Mr. Mateen emptied his magazine of ammunition, reloaded, emptied, loaded, emptied, loaded — over and over, Mr. Roman said.
“I heard him laugh,” said Mr. Roman, 30, of Kissimmee, who was born in Panama. “I heard him change the magazines and throw them down when he was done; it was so fast. He knew what he was doing. Then the light tech said to me, ‘This guy knows what he’s doing,’ and at that moment I knew my life was truly in danger.”
Mr. Roman described hearing hundreds of rounds of ammunition being fired.
“It never stopped,” he said.
Mr. Roman, who has two sons, tried to call his wife, and got through. But just as he did, Mr. Mateen discovered several people hiding in the room below where the three men were huddled, and opened fire on them.
Moans and cries for help could be heard as the relentless gunman fired again, Mr. Roman and Mr. Rivera said.
“The word was that if you weren’t dead, he would finish you off,” said Mr. Rivera, 42, a father of five and a grandfather of three.
As Mr. Roman hid inside, Mr. Rivera was shuttled blocks away by the police, where he was questioned and asked to fill out witness forms. He was not done until 7 a.m.
For Mr. Roman, as 5 a.m. approached, things finally changed.

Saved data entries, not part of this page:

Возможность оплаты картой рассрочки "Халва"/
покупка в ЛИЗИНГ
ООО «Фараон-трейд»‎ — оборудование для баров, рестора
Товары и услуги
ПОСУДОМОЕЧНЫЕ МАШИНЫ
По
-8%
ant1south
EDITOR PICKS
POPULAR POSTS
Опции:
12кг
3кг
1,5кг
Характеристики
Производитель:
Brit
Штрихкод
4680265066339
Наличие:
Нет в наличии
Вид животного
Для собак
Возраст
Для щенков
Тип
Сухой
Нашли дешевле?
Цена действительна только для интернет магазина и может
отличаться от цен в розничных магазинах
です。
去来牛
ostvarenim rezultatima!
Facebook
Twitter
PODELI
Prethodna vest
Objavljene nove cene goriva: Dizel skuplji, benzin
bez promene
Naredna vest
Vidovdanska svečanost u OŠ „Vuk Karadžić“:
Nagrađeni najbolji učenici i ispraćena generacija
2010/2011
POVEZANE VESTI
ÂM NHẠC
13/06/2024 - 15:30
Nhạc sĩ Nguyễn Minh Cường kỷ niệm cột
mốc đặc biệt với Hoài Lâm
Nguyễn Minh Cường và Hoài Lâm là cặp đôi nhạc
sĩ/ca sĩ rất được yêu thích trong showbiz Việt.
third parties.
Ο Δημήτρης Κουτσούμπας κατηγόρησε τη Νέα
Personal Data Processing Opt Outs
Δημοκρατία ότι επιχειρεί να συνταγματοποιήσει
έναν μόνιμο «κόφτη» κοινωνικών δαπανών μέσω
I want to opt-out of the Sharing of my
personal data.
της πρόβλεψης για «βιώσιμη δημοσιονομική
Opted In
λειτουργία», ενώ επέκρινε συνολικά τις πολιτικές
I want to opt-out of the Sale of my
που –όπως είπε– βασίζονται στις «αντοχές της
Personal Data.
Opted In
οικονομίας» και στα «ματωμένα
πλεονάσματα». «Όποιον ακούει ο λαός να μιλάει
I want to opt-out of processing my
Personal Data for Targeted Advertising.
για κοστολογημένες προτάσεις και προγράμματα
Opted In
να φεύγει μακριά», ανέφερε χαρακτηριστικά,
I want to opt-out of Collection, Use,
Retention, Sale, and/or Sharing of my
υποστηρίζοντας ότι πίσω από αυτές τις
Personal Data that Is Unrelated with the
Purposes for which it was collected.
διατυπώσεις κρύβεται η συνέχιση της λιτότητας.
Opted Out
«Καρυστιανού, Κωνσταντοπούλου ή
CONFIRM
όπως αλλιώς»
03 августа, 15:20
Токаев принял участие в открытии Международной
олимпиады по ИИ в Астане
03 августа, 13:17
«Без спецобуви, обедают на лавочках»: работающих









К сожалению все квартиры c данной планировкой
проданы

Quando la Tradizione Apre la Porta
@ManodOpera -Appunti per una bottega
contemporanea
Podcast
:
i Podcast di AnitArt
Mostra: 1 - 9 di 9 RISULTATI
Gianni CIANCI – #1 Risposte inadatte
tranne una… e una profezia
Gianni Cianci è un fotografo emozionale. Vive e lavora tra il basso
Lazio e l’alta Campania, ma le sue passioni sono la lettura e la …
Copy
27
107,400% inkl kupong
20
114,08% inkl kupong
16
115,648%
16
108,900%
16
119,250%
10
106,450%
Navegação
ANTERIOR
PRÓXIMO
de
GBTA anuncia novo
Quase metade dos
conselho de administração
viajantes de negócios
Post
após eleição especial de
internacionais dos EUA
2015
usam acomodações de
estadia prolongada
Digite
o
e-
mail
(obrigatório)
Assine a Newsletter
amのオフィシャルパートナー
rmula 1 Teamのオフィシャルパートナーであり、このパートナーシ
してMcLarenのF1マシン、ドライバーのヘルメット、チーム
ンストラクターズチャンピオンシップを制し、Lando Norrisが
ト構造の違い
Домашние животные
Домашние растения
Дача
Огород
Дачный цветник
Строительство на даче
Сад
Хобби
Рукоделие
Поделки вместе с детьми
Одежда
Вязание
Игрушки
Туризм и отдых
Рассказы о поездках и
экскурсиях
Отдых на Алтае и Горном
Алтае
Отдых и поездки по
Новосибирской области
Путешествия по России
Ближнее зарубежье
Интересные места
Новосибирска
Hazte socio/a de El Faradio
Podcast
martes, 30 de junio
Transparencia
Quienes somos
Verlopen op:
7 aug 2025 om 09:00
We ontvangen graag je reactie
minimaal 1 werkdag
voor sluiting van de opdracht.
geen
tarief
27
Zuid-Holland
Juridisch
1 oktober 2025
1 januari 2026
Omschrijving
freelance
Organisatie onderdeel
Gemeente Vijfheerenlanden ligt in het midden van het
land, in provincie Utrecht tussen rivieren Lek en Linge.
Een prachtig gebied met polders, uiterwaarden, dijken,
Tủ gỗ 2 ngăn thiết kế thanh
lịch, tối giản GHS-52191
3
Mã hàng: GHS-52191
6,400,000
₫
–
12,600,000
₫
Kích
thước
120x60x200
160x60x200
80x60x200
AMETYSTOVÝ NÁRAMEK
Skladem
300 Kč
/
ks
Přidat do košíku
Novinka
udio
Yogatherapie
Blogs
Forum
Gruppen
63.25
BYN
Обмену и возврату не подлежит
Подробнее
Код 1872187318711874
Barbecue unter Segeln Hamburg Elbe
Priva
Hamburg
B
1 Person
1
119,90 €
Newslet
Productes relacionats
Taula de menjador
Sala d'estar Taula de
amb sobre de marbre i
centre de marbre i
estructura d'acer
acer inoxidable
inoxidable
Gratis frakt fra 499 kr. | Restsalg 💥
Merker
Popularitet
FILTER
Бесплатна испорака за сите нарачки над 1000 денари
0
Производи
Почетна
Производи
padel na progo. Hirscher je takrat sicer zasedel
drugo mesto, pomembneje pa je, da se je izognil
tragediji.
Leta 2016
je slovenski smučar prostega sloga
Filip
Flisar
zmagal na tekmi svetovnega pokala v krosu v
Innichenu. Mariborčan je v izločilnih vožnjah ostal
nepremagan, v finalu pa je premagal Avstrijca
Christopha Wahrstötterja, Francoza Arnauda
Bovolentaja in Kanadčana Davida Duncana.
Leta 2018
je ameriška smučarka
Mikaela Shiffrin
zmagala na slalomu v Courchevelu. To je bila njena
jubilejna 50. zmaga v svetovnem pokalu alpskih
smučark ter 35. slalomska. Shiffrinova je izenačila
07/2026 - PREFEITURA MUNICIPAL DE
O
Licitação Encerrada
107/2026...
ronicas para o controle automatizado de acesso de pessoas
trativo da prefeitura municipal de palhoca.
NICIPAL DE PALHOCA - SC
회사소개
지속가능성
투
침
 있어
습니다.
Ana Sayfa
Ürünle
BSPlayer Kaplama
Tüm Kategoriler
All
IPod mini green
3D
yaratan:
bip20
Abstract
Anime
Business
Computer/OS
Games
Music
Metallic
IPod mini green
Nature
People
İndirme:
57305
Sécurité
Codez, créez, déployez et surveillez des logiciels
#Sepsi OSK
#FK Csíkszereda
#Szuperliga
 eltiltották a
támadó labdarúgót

He said a SWAT unit raced into the club, shooting Mr. Mateen and going room to room, checking the club. Initially, the police called up to the D.J. booth area, where Mr. Roman hid, thinking it was clear. He and the others had to announce themselves.
As they came down the ladder, the first thing Mr. Roman recalls seeing was pools of blood everywhere. He recalled it looking like a “Halloween horror” scene, the colorful overhead lights of the club still spinning onto the floor where dozens lay dead.
“I’m trying to walk through with dead bodies everywhere — bulging eyes, contorted bodies,” he said. “There was more people on the ground than where you could walk and where there weren’t bodies, there was thick blood.”
Mr. Rivera said he has awakened each morning since then to thoughts of the carnage.
Mr. Roman wonders if there was anything that could have been done differently.
“What could I have done better that day?” he said. “But in the end — it’s out of our hands. It’s out of our hands. It replays in my head, though.”
Both men’s D.J. equipment is still in the club, part of the crime scene. Mr. Roman was allowed to retrieve his car from the Pulse parking lot on Wednesday. Mr. Rivera got his on Friday.
The two have day jobs, but they have taken time off to try to absorb what happened.
They want to get back to D.J. work but at the same time are reluctant.
“We have a custom with our music, and it’s going to take us a bit to get back into the mood,” Mr. Roman said.